Les droits des commissaires sont également énumérés dans le CFPW (
art. 3). Cependant, la disposition qui prévoit que les agents ont droit à la formation utile à leur travail n’est pas applicable aux commissaires.
Missions et évaluation
Le commissaire s’appuie sur les agents régionaux, fédéraux ou provinciaux mis à sa disposition par le gouverneur pour exercer ses compétences et missions. Le 31 mars au plus tard, il adresse au gouverneur le bilan de l’exercice de ses missions régionales durant l’année civile écoulée.

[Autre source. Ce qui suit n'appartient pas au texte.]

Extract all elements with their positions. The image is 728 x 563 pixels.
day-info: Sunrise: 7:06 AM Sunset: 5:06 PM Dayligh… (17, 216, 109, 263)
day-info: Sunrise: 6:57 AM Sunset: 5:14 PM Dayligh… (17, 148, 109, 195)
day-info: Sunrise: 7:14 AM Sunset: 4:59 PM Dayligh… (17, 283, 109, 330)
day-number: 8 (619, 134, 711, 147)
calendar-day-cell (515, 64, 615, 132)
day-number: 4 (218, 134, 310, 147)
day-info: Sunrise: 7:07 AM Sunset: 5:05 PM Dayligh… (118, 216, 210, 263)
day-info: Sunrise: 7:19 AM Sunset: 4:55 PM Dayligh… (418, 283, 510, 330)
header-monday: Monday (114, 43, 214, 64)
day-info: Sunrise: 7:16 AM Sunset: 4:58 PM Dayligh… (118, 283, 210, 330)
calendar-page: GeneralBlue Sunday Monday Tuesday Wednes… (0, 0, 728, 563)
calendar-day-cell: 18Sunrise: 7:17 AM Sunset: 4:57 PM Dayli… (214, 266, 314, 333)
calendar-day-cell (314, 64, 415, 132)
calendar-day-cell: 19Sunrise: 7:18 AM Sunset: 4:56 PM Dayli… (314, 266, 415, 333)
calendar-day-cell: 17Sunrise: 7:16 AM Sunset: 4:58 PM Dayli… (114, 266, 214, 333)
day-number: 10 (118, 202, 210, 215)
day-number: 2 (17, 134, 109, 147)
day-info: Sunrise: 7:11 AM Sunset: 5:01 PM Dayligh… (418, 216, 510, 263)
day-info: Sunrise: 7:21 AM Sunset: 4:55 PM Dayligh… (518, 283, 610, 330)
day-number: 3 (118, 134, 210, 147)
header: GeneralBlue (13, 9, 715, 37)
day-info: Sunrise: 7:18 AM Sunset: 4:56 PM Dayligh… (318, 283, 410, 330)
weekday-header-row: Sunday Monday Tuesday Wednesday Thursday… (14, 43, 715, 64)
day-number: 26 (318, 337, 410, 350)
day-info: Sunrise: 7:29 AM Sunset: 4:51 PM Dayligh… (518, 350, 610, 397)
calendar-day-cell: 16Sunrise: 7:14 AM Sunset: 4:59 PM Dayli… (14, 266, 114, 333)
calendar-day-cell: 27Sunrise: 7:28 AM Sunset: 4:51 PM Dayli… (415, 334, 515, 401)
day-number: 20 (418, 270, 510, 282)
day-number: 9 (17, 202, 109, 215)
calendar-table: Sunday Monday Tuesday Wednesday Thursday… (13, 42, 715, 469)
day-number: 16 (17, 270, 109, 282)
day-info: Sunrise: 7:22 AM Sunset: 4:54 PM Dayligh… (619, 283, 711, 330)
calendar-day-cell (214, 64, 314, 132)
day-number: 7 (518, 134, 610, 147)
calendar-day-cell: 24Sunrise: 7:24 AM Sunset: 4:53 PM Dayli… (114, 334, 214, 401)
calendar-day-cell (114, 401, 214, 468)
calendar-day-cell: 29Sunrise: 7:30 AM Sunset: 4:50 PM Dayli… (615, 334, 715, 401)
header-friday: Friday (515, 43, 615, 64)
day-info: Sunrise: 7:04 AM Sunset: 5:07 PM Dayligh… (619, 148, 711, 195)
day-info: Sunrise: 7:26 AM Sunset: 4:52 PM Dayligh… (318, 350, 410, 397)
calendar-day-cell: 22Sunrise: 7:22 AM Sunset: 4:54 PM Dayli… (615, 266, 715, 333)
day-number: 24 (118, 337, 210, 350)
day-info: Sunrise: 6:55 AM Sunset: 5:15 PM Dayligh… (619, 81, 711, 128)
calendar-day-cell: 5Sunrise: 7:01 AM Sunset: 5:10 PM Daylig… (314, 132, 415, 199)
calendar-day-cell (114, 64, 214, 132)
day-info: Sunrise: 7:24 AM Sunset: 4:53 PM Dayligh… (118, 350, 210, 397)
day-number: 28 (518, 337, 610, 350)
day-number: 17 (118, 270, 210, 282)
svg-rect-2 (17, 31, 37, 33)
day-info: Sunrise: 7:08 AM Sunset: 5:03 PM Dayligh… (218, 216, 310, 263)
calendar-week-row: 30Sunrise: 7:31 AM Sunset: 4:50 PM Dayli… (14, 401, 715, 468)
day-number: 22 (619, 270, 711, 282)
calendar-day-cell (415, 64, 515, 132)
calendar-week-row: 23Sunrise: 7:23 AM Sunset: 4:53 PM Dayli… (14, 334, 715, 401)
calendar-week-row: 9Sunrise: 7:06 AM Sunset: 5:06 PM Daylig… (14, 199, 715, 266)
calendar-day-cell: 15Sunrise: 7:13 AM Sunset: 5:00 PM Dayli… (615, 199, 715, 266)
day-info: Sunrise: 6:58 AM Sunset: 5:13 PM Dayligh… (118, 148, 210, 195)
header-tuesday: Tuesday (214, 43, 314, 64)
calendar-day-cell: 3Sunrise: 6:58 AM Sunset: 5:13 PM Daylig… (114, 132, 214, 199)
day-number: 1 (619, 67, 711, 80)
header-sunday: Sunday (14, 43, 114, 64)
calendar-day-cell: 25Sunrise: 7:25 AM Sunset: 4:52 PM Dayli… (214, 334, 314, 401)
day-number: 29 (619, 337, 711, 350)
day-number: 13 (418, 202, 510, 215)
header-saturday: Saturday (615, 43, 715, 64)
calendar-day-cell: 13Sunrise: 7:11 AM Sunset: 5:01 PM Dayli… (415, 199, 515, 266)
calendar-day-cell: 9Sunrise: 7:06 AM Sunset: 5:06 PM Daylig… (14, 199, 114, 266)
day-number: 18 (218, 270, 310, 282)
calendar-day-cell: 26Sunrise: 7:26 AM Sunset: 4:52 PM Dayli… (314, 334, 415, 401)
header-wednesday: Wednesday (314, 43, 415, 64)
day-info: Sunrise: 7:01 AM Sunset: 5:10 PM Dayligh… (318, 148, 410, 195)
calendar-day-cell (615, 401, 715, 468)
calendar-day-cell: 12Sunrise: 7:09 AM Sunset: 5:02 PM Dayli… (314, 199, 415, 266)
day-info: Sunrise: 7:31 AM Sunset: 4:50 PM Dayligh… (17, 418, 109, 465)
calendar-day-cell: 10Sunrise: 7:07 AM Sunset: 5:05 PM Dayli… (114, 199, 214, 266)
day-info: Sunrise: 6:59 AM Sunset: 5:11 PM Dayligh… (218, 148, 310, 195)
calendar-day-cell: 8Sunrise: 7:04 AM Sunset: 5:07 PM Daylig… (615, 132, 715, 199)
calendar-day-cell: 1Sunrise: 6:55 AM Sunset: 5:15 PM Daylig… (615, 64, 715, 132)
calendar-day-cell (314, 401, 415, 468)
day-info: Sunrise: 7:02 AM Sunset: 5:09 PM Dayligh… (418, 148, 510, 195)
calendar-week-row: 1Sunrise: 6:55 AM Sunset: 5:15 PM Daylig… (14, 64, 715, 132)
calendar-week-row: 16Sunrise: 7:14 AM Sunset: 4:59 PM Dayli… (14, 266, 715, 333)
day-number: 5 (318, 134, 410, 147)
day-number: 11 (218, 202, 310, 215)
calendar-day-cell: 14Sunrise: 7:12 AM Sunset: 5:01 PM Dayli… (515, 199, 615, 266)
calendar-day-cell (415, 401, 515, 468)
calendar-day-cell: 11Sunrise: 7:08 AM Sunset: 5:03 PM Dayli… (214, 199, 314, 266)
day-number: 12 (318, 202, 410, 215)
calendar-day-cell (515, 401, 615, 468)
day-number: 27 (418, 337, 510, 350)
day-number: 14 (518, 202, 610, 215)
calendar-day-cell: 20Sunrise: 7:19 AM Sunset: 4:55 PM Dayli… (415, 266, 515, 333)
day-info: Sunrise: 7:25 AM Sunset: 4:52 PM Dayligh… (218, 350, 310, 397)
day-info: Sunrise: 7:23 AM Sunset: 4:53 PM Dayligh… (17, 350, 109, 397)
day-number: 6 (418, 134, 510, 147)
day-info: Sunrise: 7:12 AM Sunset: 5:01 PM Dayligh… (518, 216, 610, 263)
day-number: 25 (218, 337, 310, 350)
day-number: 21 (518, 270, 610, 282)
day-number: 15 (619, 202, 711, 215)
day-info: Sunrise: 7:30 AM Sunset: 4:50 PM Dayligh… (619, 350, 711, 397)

Afin d’examiner comment le commissaire exerce ses fonctions, des évaluations sont programmées tous les 2 ans. Le gouverneur peut lui attribuer une évaluation favorable, réservée ou défavorable. Toutefois, en cas d’évaluation réservée ou défavorable, une nouvelle évaluation lui est attribuée un après. Lorsque deux évaluations défavorables successives ont été définitivement attribuées, le commissaire court le risque d’être licencié pour inaptitude professionnelle.
L’arrêté prévoit également des recours au niveau des différents stades.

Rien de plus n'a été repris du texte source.